▶ Work order: Your task is to find every line of the listing that includes "Jeudi" and copy it.

▶ Available records:
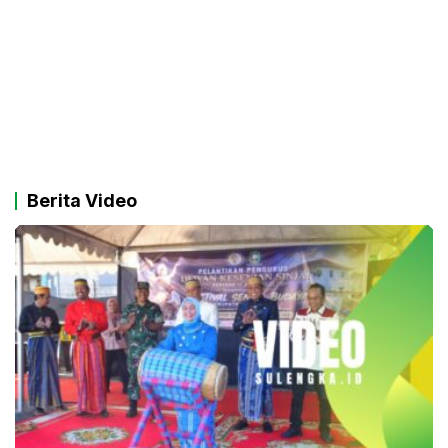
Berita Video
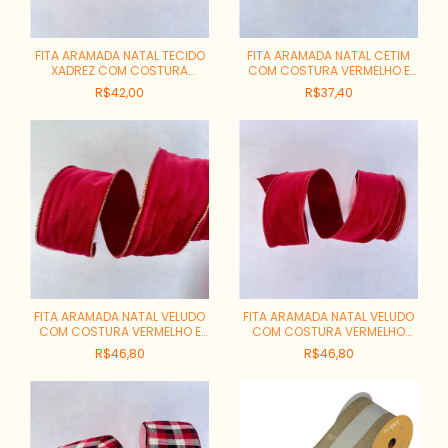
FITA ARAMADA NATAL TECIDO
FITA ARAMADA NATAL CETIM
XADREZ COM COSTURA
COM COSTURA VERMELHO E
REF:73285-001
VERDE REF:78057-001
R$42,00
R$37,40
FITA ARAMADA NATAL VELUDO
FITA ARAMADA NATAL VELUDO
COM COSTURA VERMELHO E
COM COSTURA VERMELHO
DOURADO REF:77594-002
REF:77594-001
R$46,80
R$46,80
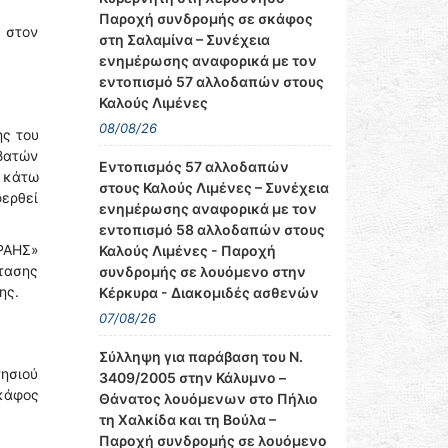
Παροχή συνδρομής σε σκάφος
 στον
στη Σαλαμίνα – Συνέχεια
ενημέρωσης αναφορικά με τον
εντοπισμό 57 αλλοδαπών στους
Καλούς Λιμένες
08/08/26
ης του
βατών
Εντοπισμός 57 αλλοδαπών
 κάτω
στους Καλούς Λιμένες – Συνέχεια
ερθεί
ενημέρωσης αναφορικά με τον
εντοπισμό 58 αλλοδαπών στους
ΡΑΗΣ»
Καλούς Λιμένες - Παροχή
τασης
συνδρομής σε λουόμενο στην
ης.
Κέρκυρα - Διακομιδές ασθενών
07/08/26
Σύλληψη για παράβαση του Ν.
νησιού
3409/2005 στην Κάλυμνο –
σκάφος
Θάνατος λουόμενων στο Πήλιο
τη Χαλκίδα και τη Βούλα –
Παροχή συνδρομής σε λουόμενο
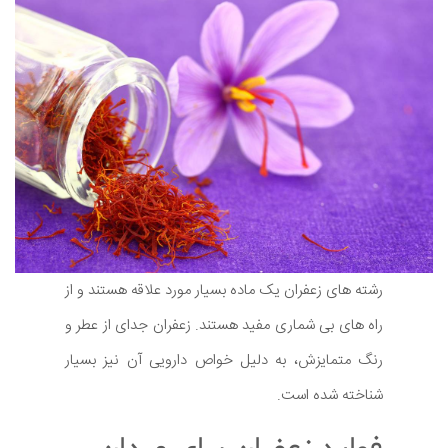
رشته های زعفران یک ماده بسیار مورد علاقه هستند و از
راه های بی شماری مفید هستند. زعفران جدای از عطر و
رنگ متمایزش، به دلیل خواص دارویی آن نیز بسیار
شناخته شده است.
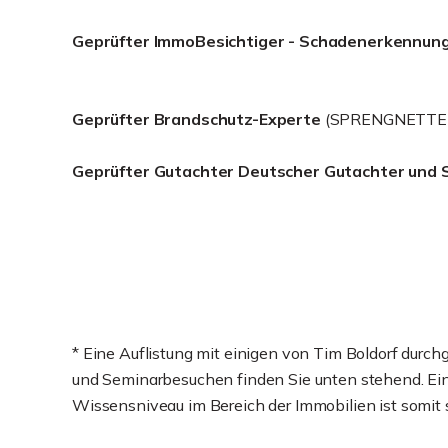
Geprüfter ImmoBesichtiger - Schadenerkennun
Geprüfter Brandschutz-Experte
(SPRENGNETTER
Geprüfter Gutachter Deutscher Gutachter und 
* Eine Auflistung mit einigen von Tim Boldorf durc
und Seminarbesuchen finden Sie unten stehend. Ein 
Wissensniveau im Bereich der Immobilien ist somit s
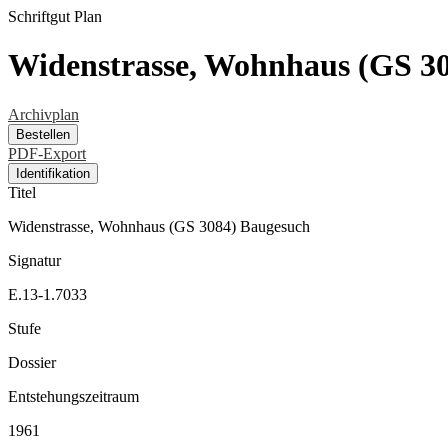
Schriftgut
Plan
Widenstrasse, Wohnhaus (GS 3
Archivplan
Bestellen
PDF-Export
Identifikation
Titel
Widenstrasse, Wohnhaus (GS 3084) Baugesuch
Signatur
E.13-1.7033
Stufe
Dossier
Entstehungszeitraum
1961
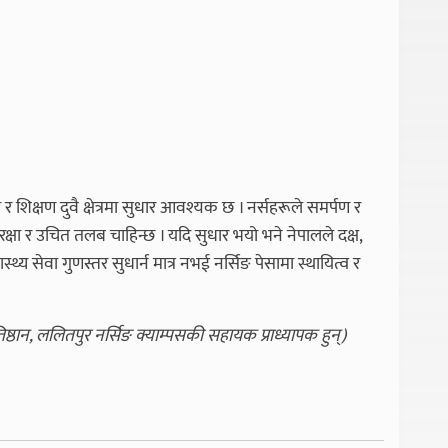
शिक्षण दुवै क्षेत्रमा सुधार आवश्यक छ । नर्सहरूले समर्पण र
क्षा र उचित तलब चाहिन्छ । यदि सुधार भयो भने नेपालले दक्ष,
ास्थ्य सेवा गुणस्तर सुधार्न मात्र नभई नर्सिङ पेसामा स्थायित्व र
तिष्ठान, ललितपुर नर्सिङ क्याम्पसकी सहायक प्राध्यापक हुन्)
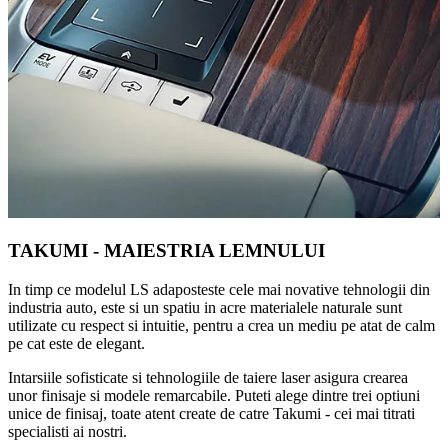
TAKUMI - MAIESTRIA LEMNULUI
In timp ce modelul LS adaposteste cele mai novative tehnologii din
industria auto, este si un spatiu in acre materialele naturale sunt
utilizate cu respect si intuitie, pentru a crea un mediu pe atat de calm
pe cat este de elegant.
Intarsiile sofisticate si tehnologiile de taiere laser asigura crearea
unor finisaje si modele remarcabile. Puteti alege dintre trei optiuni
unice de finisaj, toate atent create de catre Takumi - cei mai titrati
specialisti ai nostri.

* * *

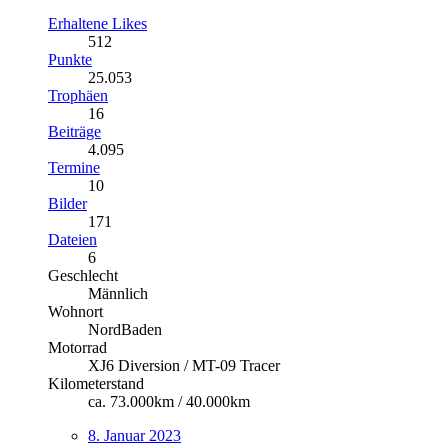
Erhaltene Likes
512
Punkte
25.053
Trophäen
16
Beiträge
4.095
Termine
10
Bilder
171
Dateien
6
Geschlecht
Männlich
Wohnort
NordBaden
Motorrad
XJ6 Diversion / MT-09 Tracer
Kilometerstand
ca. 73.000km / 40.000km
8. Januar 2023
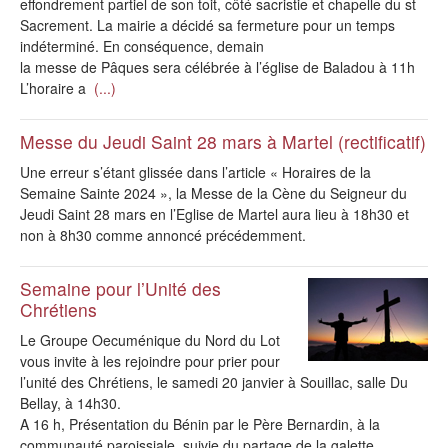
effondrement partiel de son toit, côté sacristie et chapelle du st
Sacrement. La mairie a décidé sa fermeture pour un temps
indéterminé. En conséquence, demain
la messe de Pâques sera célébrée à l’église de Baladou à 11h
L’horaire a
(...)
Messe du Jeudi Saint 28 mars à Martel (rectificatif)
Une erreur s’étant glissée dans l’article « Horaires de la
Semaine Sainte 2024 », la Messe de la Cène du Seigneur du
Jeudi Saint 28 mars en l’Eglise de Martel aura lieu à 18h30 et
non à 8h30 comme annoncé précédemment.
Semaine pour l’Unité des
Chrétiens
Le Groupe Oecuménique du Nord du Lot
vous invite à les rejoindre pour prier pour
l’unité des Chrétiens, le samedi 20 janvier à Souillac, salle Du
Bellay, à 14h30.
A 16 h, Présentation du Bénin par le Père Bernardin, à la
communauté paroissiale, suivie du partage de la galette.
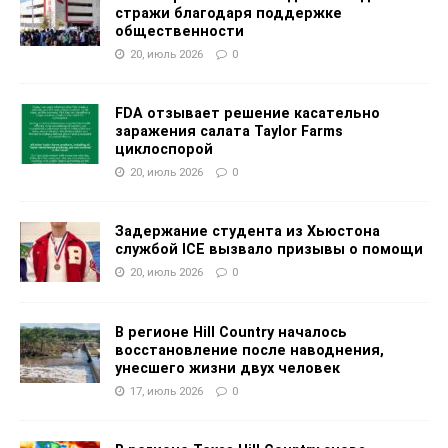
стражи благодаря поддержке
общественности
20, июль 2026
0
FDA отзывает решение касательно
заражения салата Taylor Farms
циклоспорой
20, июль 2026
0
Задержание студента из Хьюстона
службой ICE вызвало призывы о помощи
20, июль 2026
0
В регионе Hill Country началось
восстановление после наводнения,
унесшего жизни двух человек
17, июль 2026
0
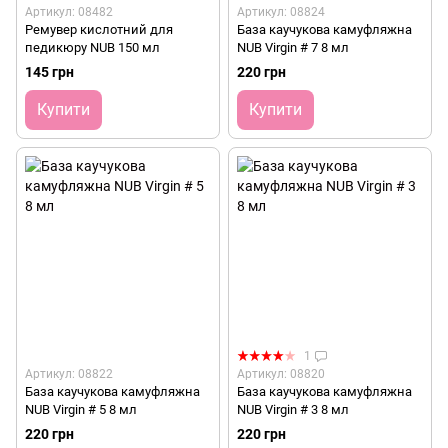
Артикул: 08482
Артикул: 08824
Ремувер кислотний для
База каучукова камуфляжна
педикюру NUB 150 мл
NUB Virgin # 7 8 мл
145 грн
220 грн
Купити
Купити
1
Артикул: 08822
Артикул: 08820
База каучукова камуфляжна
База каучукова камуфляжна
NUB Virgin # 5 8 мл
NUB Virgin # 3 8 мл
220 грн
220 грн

▶ Written reply:
Messe du Jeudi Saint 28 mars à Martel (rectificatif)
Jeudi Saint 28 mars en l’Eglise de Martel aura lieu à 18h30 et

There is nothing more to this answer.